A physics The experiment found no evidence that the elusive particles called Majorana neutrinos exist, according to a new study published in nature today, but that doesn’t mean it won’t lead to new discoveries.
The Cryogenic Underground Laboratory for Rare Events (CUORE) collaboration has released its latest findings on the search for a controversial property of neutrinos – particles so light and rare that they interact with other matter that they are often referred to as ghost particles.

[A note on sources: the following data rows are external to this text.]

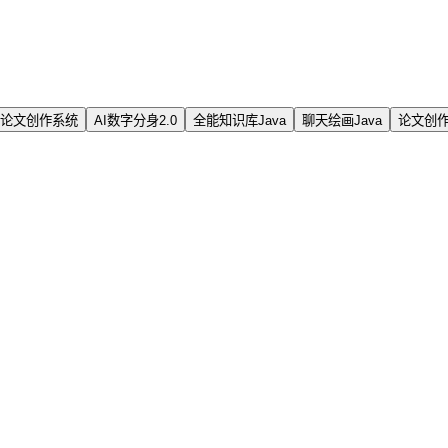
论文创作系统
AI数字分身2.0
全能知识库Java
聊天绘画Java
论文创作J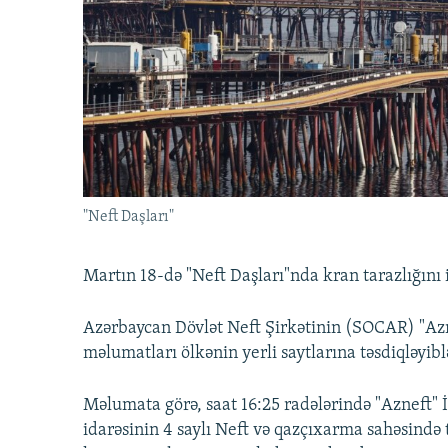
İNFOQRAFIKA
AZƏRBAYCAN ƏDƏBIYYATI KITABXANASI
MISSIYAMIZ
KARIKATURA
İSLAM VƏ DEMOKRATIYA
PEŞƏ ETIKASI VƏ JURNALISTIKA
STANDARTLARIMIZ
İZ - MƏDƏNIYYƏT PROQRAMI
MATERIALLARIMIZDAN ISTIFADƏ
AZADLIQRADIOSU MOBIL TELEFONUNUZDA
BIZIMLƏ ƏLAQƏ
XƏBƏR BÜLLETENLƏRIMIZ
"Neft Daşları"
Martın 18-də "Neft Daşları"nda kran tarazlığını 
Azərbaycan Dövlət Neft Şirkətinin (SOCAR) "Azne
məlumatları ölkənin yerli saytlarına təsdiqləyibl
Məlumata görə, saat 16:25 radələrində "Azneft" 
idarəsinin 4 saylı Neft və qazçıxarma sahəsində t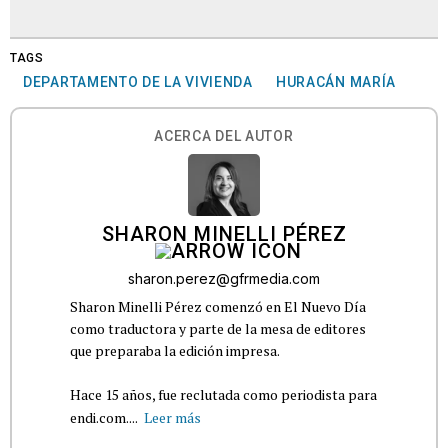
TAGS
DEPARTAMENTO DE LA VIVIENDA
HURACÁN MARÍA
ACERCA DEL AUTOR
SHARON MINELLI PÉREZ
sharon.perez@gfrmedia.com
Sharon Minelli Pérez comenzó en El Nuevo Día
como traductora y parte de la mesa de editores
que preparaba la edición impresa.
Hace 15 años, fue reclutada como periodista para
endi.com....
Leer más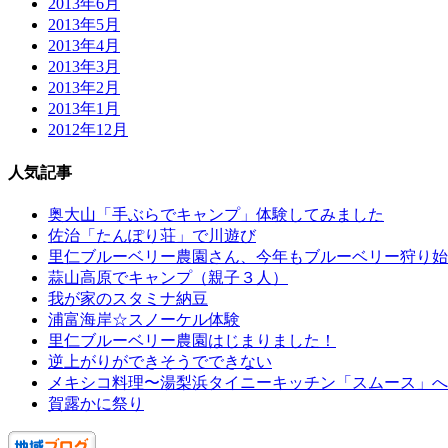
2013年6月
2013年5月
2013年4月
2013年3月
2013年2月
2013年1月
2012年12月
人気記事
奥大山「手ぶらでキャンプ」体験してみました
佐治「たんぽり荘」で川遊び
里仁ブルーベリー農園さん、今年もブルーベリー狩り始
蒜山高原でキャンプ（親子３人）
我が家のスタミナ納豆
浦富海岸☆スノーケル体験
里仁ブルーベリー農園はじまりました！
逆上がりができそうでできない
メキシコ料理〜湯梨浜タイニーキッチン「スムース」へ
賀露かに祭り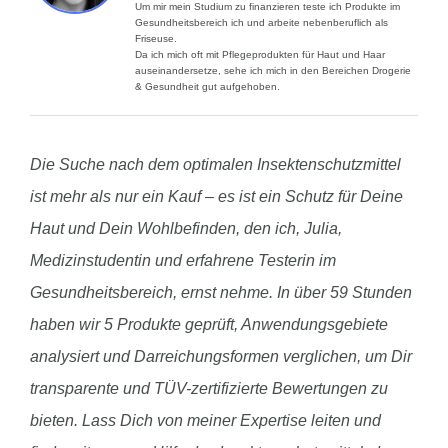
Um mir mein Studium zu finanzieren teste ich Produkte im
Gesundheitsbereich ich und arbeite nebenberuflich als
Friseuse.
Da ich mich oft mit Pflegeprodukten für Haut und Haar
auseinandersetze, sehe ich mich in den Bereichen Drogerie
& Gesundheit gut aufgehoben.
Die Suche nach dem optimalen Insektenschutzmittel
ist mehr als nur ein Kauf – es ist ein Schutz für Deine
Haut und Dein Wohlbefinden, den ich, Julia,
Medizinstudentin und erfahrene Testerin im
Gesundheitsbereich, ernst nehme. In über 59 Stunden
haben wir 5 Produkte geprüft, Anwendungsgebiete
analysiert und Darreichungsformen verglichen, um Dir
transparente und TÜV-zertifizierte Bewertungen zu
bieten. Lass Dich von meiner Expertise leiten und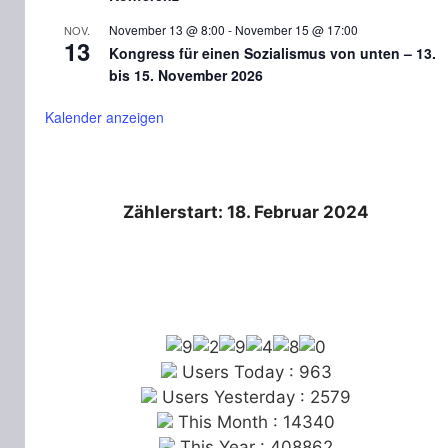
November 13 @ 8:00
-
November 15 @ 17:00
NOV.
13
Kongress für einen Sozialismus von unten – 13.
bis 15. November 2026
Kalender anzeigen
Zählerstart: 18. Februar 2024
Users Today : 963
Users Yesterday : 2579
This Month : 14340
This Year : 408862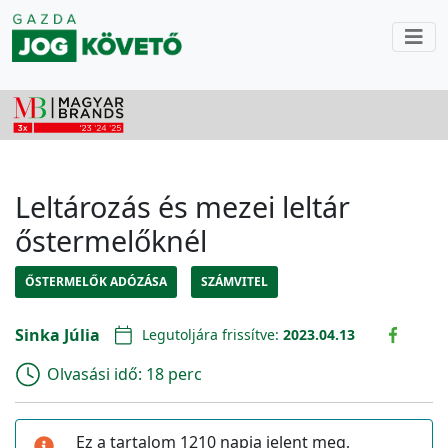
Leltározás és mezei leltár
őstermelőknél
ŐSTERMELŐK ADÓZÁSA
SZÁMVITEL
Sinka Júlia
Legutoljára frissítve:
2023.04.13
Olvasási idő:
18 perc
Ez a tartalom 1210 napja jelent meg,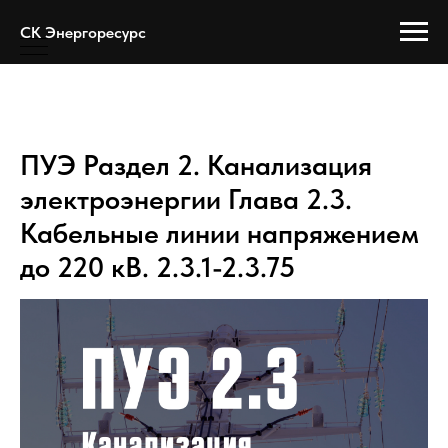
Error get alias
СК Энергоресурс
СК Энергоресурс
ПУЭ Раздел 2. Канализация
электроэнергии Глава 2.3.
Кабельные линии напряжением
до 220 кВ. 2.3.1-2.3.75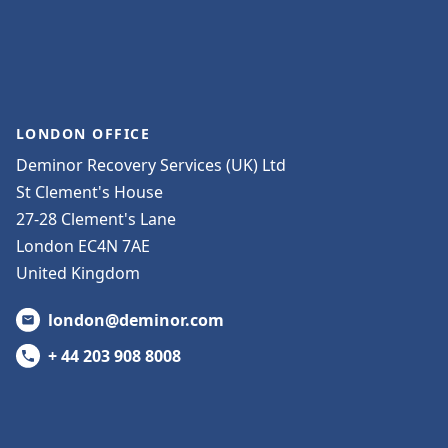
LONDON OFFICE
Deminor Recovery Services (UK) Ltd
St Clement's House
27-28 Clement's Lane
London EC4N 7AE
United Kingdom
london@deminor.com
+ 44 203 908 8008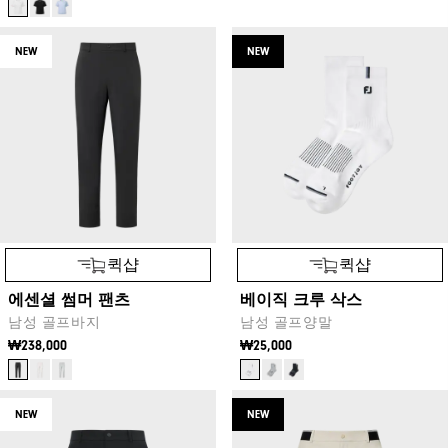
NEW
NEW
퀵샵
퀵샵
에센셜 썸머 팬츠
베이직 크루 삭스
남성 골프바지
남성 골프양말
₩238,000
₩25,000
NEW
NEW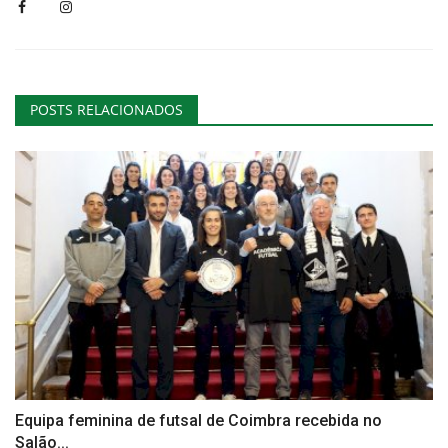
POSTS RELACIONADOS
Equipa feminina de futsal de Coimbra recebida no
Salão...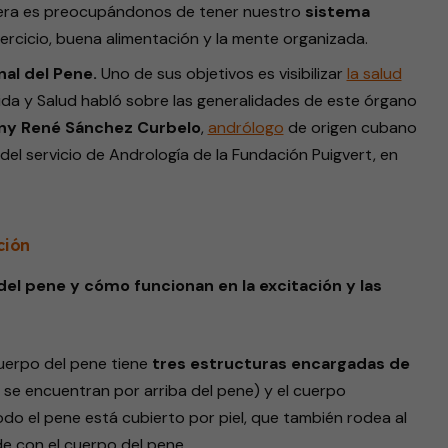
era es preocupándonos de tener nuestro
sistema
Ejercicio, buena alimentación y la mente organizada.
nal del Pene.
Uno de sus objetivos es visibilizar
la salud
ida y Salud habló sobre las generalidades de este órgano
any René Sánchez Curbelo
,
andrólogo
de origen cubano
del servicio de Andrología de la Fundación Puigvert, en
ción
del pene y cómo funcionan en la excitación y las
cuerpo del pene tiene
tres estructuras encargadas de
 se encuentran por arriba del pene) y el cuerpo
odo el pene está cubierto por piel, que también rodea al
nde con el cuerpo del pene.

This property, if present in the fundamental particles, could explain why the universe has matter left over from the Big Bang at all.
Scientists still don’t know some of the basic properties of neutrinos, such as Frank Avignone, a particle astrophysicist at the University of South Carolina who has been part of the CUORE project from the start The opposite.
Here is the background – CUORE consists of 988 detectors, each consisting of a 2-inch-wide cube of tellurium dioxide crystal to which is attached an incredibly sensitive thermometer, built into towers and placed deep underground in Italy’s Gran Sasso massif. The cubes are kept at an extremely low temperature and operate at 11 to 15 millikelvins (thousandths of a degree above absolute zero). The cubes are sensitive enough to see the small temperature changes caused by radioactive decay.
Ettore Fiorini of the University of Milan came up with the idea of the network of tiny detectors. “I once told Fiorini he was crazy, and it turns out I was,” says Avingone. Back then, Fiorini was experimenting with detectors the size of sugar cubes, while Avignone weighed several pounds.
One of the great mysteries the collaboration aims to unveil is the balance of matter and antimatter in the universe. During the Big Bang, as many particles as antiparticles were created. But as the universe began to cool, the particles and antiparticles began to combine and annihilate each other, says Avignone. So why didn’t matter and antimatter completely destroy each other or leave both types? After all, “we don’t see many anti-protons … no matter where we look,” he says.
What they have done – The most popular explanation for how this happened is called leptogenesis and requires neutrinos to be Majorana particles, which essentially means they are their own antiparticle, and if two collided they would annihilate themselves – destroying each other and just energy leave behind.
Observing some kind of radioactive decay closely is “the only practical way” to find out if the neutrino is a Majorana particle, says Avignone. In normal beta decay, a neutron decays into a proton, an electron, and a neutrino. In double beta decay, this process happens twice, “in a chain,” he says.
If they are Majorana particles, the two neutrinos produced in rapid succession in this double beta decay could recombine and disappear, leaving only energy. Otherwise both neutrinos would survive.
Neutrinos interact with matter so rarely that it’s nearly impossible to record two of them, but in these crystal detectors, scientists can also study these radioactive decays based on the total energy the sensor picks up during a decay. This amount of energy changes depending on whether neutrinos are escaping.
What’s new – The team chose the tellurium-130 isotope for their detector cubes because it naturally undergoes double beta decay, converting first iodine and then xenon as it emits electrons and neutrinos.
When the neutrinos disappear, the decay would produce an energy spike with a certain frequency. This data would provide evidence that the neutrinos are Majorana particles and help determine the mass of the neutrino.
However, when neutrinos are emitted, they affect the energy release d — turning it into a broader “continuum” of frequencies that the sensor can pick up, as opposed to one frequency, Avignone says.
In the team’s newly released results, they don’t see any evidence of the energy spike that would suggest neutrinos are Majorana particles, but that doesn’t mean the spikes don’t exist – the team just showed that the spike doesn’t exist can be sensitivity of your instrument. For this reason, the collaboration is already planning an upgrade called CUPID, which would use a different crystal to detect two signals – a heat signal and a light signal from radioactive decay, which could be combined to get even better sensitivity.
CUPID’s concept received early approval from the Department of Energy, but it still has a long way to go before it can be realized, Avignone says. In the meantime, CUORE will continue to work and collect evidence to look for signs of Majorana neutrinos.
Why it matters – Not finding the particle does not mean that the experiment failed. The measurements helped narrow down the properties of the neutrino – and indirectly gave a better indication of its mass, he says.
It is important for cosmology to set the limits on the possible mass of the particle – the understanding of the overall structure and origin of the universe. That’s very valuable data, says Avignone, “even if we never see it.”
In a presentation he once called the project “the search for neutrino properties hiding under an Italian mountain”.
People sometimes ask him why the experiment takes place in caves under an Italian mountain. He replies that the layer of solid rock shields the ever-present cosmic rays that would disrupt the experiment, Avignone says. He also says: “The wine is good there.”